Ik kom tot de klimaatfinanciering. De ontwikkelde landen hebben er zich in 2009 in Kopenhagen toe geëngageerd om tegen 2020 100 miljard dollar klimaatfinanciering te mobiliseren. Aan de OESO werd gevraagd om daarover te rapporteren en ze heeft daarvoor een hele methodologie opgesteld. Jammer genoeg heeft men die doelstelling niet kunnen realiseren. We wisten dat al vorig jaar en nu zijn ook de cijfers voor 2020 beschikbaar. Daarbij zien we dat de gezamenlijke klimaat financiering, gemobiliseerd door de ontwikkelde landen, 83 miljard dollar bedraagt en er dus nog een significante kloof is tot de 100 miljard waartoe men zich had geëngageerd.
Vorig jaar ging men in Glasgow het engagement aan om specifieke maatregelen te nemen om die financiering op te schalen en om een delivery plan op te stellen, met de bedoeling om dat bedrag te kunnen realiseren tegen 2023. 2023 zal een belangrijke deadline zijn en verschillende landen kondigen nu al aan wat hun plannen zijn om hun klimaatfinanciering op te schalen.
Ik hoef u niet te vertellen dat het vanuit onderhandelaarsperspectief in de context van UNFCCC geen comfortabele positie is om aan landen zoals China en India de boodschap te geven dat ze hun mitigatie-inspanningen moeten verhogen als we zelf niet in staat zijn geweest om de nodige financiële middelen te mobiliseren waartoe we ons hadden geëngageerd.
Onderaan op de grafiek ziet u een projectie gemaakt op basis van projecties van de donoren, waaruit zou blijken dat we erin zullen slagen om volgend jaar wel de doelstelling van 100 miljard te behalen.
Er zijn nog enkele andere processen rond financiering lopende, waarop ik nu kort inga, in opvolging van de 100 miljard dollar tegen 2020, welke doelstelling is doorgeschoven naar 2025.
Er is het proces opgestart met betrekking tot NCQU of new collective quantified goal, een vervolgdoelstelling voor na 2025, met de 100 miljard als bodem, als vertrekpunt. Het proces bestaat erin dat landen lessen proberen te trekken uit de ervaring met de 100 miljard en tegelijk op te schalen en te verbeteren.
Een ander proces rond financiering is veel ruimer en zit vervat in artikel 2.1c van de Overeenkomst van Parijs, dat als een van de doelstellingen naar voren schuift dat alle financiële stromen consistent gemaakt moeten worden met een lage emissie en klimaatweerbare ontwikkeling. Dat is natuurlijk een heel grote uitdaging.

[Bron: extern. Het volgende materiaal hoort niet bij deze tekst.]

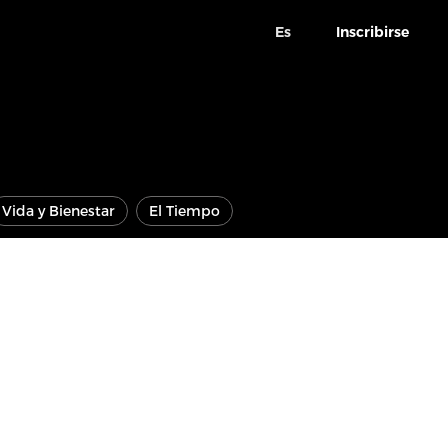
Es
Inscribirse
Vida y Bienestar
El Tiempo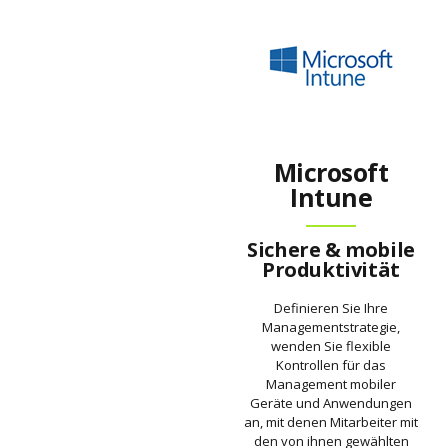
Microsoft
Intune
Sichere & mobile
Produktivität
Definieren Sie Ihre
Managementstrategie,
wenden Sie flexible
Kontrollen für das
Management mobiler
Geräte und Anwendungen
an, mit denen Mitarbeiter mit
den von ihnen gewählten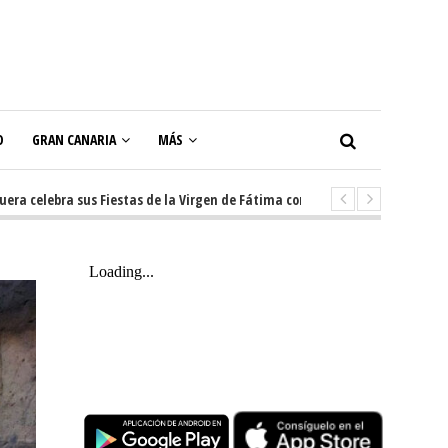
O
GRAN CANARIA
MÁS
ebra sus Fiestas de la Virgen de Fátima con diez días de tradición, música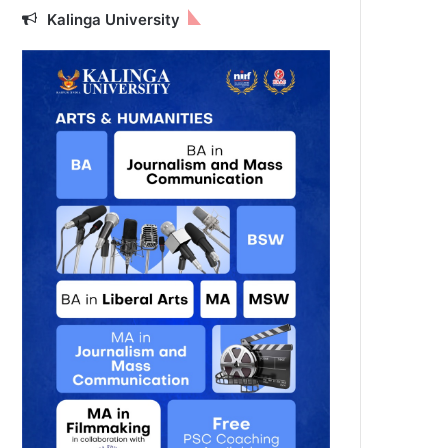
Kalinga University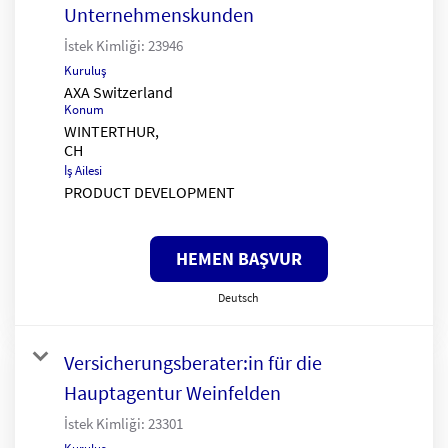
Unternehmenskunden
İstek Kimliği:
23946
Kuruluş
AXA Switzerland
Konum
WINTERTHUR,
İş Ailesi
PRODUCT DEVELOPMENT
HEMEN BAŞVUR
Deutsch
Versicherungsberater:in für die
Hauptagentur Weinfelden
İstek Kimliği:
23301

Omdat het zo'n grote uitdaging is die wat onder de radar is verdwenen, maar toch erg essentieel is, heeft onder andere de Europese Unie voorgesteld om een agendapunt over dat artikel 2.1c toe te voegen aan de agenda van de COP. Daarvoor bestaat tamelijk wat steun. Bij de ontwikkelingslanden bestaat anderzijds de bezorgdheid dat dat wordt aangegrepen om de klimaatfinanciering te vervangen, zoals ik daarnet al besprak, wat eigenlijk niet de bedoeling is. Die doelstelling is wel nodig om de wereldwijde transitie in te zetten, anders blijven we klimaatbeleid voeren in de marge.
Het volgende thema is adaptation. In tegenstelling tot de vermindering van de uitstoot – CO2 is overal ter wereld hetzelfde en dus heel gemakkelijk op te volgen en te monitoren – is adaptation iets helemaal anders, namelijk context- en sectorspecifiek. Ik toon een grafiek uit het rapport van het IPCC, die dat op regionale schaal weergeeft voor verschillende sectoren. We hebben nu niet de tijd om daar dieper op in te gaan. De grafiek geeft duidelijk aan dat er ook limieten zijn aan adaptation. Aanpassingsmaatregelen kunnen worden doorgevoerd tot op een bepaald niveau. Dat gaat natuurlijk beter naarmate de temperatuurstijging minder is. Bovenaan ziet u de huidige situatie, vervolgens staat er een lijn voor een verhoging met 2 graden Celsius en met 4 graden Celsius op lange termijn. Bij die grote temperatuursverhogingen ziet u dat het heel moeilijk is om het risico echt naar beneden te brengen.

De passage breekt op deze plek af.